Economistas e especialistas do setor, como lembrou a jornalista, alertam que as mudanças radicais de Trump na economia e no país podem ter o efeito oposto, tornando o país menos competitiva no cenário global. Ela explica a razão de especialistas temerem que os seis meses de “Trumponomics” possam sufocar um motor fundamental da competitividade americana: a inovação.
O texto do NYT lembra também que, ainda que as tarifas possam aumentar a competitividade dos EUA, há riscos. “As tarifas podem isolar o mercado americano enquanto outros países comercializam livremente entre si. E podem aumentar os preços dos bens que as empresas americanas precisam importar para fabricar seus produtos, forçando-as a arcar com custos mais altos, que seus concorrentes estrangeiros podem não enfrentar”, escreveu Jess, citando entrevista com Robert Atkinson, presidente da Fundação de Tecnologia da Informação e Inovação dos EUA. Como efeito, pode ocorrer prejuízo em setores essenciais, como automóveis, aeroespacial e instrumentos científicos.
“As tarifas prejudicarão esse tipo de empresa, ao mesmo tempo em que ajudarão esse tipo de fabricante do Centro-Oeste que só vende nos EUA”, disse Atkinson, acrescentando: “Bom para eles, mas não tornará os Estados Unidos grandes novamente.”
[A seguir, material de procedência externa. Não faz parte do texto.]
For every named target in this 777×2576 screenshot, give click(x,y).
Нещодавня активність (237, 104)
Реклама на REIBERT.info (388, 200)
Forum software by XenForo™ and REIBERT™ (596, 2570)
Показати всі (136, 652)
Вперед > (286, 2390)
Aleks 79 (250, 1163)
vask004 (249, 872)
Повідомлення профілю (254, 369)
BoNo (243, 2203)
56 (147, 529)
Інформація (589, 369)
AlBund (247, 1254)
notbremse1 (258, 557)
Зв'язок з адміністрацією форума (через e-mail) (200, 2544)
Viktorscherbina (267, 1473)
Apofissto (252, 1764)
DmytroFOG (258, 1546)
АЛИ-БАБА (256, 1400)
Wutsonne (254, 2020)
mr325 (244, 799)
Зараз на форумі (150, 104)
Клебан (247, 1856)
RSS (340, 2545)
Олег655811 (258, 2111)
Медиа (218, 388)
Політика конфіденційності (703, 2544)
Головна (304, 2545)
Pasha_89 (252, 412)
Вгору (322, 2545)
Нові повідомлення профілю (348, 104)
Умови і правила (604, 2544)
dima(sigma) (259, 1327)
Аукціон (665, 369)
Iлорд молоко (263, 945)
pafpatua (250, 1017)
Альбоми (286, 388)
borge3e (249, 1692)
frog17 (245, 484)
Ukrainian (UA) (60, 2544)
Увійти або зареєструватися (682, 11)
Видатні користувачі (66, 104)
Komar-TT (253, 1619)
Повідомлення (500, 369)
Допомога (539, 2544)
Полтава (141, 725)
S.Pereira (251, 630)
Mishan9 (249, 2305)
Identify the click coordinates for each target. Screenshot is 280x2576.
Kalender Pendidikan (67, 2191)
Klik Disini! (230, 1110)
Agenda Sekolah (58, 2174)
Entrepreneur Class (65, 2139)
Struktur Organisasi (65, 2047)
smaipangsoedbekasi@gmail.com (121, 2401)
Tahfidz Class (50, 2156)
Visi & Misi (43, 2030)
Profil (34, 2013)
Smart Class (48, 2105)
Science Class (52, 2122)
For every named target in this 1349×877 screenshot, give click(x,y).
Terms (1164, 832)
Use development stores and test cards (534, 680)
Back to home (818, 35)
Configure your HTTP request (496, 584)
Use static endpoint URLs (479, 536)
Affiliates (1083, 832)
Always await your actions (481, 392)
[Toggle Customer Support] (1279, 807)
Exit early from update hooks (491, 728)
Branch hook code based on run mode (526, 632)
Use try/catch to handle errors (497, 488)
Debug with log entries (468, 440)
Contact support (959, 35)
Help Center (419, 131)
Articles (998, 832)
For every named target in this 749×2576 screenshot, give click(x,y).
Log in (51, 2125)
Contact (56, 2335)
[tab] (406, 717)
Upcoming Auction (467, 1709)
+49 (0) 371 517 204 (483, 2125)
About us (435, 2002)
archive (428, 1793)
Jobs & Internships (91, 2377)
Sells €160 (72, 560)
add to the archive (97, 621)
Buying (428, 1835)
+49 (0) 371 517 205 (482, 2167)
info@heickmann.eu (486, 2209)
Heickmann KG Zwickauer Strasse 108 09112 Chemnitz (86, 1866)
O QUE DIZ O NOTICIÁRIO INTERNACIONAL
Veja uma síntese do que disseram alguns dos principais veículos internacionais sobre a relação entre EUA e Brasil.
The Washington Post –
"A medida evidencia como relações pessoais e alinhamentos políticos seguem pesando mais que fundamentos econômicos nas decisões de Trump. Embora o presidente dos EUA afirme que suas tarifas são motivadas por desequilíbrios comerciais, o caso do Brasil contradiz essa lógica... Essa justificativa (estado de emergência econômica, usada nos primeiros anúncios de taxação) perde força quando a medida é claramente atrelada ao julgamento de Bolsonaro".
The New York Times –
"Os Estados Unidos são o segundo maior parceiro comercial do país, atrás apenas da China. E Trump parece condicionar o fim das tarifas à suspensão do processo contra Bolsonaro... (Trump trata as tarifas como) um instrumento universal de coerção — com alto potencial destrutivo para a economia... O esforço de Trump para usar tarifas para intervir num julgamento criminal num país estrangeiro é um exemplo extraordinário de como ele vê os impostos como um porrete que serve para todos".
The Guardian –
"Considerando que Trump ainda sustenta que estava dentro de seus direitos ao conspirar para permanecer no cargo, após perder a tentativa de reeleição em 2020, e que os esforços culminaram em uma revolta de seus apoiadores em 6 de janeiro de 2021, não é difícil entender por que Trump parece tão dedicado à ideia de que Bolsonaro não cometeu nenhum erro".
BBC -
"Ambos perderam eleições presidenciais e se recusaram a reconhecer publicamente a derrota".
El Clarín –
"Trump misturou motivações políticas e econômicas ao justificar o aumento da tarifa, que supera em muito a média de 10% aplicada a outros países latino-americanos", afirmou o jornal.